◆ Problem to solve: When a line in the data below includes "které", pick it out and copy it.

%%

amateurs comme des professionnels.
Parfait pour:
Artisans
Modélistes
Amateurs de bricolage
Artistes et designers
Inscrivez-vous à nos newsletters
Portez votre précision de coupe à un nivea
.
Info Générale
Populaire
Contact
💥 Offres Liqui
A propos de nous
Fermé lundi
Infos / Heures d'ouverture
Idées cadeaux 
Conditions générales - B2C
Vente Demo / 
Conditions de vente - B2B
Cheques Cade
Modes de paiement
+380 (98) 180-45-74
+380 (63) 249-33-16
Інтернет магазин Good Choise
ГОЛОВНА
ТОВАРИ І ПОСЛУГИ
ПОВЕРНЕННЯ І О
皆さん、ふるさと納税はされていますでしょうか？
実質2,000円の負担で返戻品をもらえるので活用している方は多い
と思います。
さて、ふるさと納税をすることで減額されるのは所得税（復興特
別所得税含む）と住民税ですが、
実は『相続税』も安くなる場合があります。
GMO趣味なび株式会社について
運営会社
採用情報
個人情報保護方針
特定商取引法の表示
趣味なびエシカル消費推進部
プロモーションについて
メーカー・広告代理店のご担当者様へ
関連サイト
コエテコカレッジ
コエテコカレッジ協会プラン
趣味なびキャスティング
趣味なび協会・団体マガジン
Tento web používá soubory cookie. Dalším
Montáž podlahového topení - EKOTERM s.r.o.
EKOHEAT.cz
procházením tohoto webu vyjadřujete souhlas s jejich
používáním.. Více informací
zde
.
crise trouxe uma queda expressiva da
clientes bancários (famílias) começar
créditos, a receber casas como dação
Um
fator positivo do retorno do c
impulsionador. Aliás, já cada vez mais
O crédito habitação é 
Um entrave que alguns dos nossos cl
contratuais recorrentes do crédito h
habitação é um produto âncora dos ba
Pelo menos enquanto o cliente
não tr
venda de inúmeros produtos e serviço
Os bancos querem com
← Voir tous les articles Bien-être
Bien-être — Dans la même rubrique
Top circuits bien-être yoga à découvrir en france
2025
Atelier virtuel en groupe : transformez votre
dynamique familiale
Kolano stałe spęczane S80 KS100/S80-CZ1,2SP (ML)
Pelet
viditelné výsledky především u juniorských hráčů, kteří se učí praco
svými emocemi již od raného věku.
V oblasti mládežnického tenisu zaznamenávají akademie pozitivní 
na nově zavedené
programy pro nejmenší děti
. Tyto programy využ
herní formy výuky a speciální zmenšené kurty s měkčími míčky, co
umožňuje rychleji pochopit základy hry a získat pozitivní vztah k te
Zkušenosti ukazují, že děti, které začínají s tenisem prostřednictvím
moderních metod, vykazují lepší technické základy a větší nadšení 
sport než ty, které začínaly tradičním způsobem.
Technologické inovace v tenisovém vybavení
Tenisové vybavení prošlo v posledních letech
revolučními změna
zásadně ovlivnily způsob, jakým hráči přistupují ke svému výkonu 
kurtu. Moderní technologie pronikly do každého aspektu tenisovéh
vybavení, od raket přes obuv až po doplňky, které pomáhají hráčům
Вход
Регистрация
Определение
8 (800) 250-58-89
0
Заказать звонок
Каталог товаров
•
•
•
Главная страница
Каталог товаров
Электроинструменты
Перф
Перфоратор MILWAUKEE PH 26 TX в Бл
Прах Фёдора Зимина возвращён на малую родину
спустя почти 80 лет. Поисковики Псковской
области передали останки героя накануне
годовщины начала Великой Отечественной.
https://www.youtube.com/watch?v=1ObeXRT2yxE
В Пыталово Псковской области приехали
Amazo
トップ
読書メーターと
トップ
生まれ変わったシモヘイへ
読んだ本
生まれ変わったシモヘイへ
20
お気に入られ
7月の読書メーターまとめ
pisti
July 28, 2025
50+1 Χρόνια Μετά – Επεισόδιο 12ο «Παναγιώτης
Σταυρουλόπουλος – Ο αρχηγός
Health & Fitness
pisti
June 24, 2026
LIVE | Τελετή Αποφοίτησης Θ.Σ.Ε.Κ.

%%

◆ Output of the task:
Zkušenosti ukazují, že děti, které začínají s tenisem prostřednictvím
sport než ty, které začínaly tradičním způsobem.
vybavení, od raket přes obuv až po doplňky, které pomáhají hráčům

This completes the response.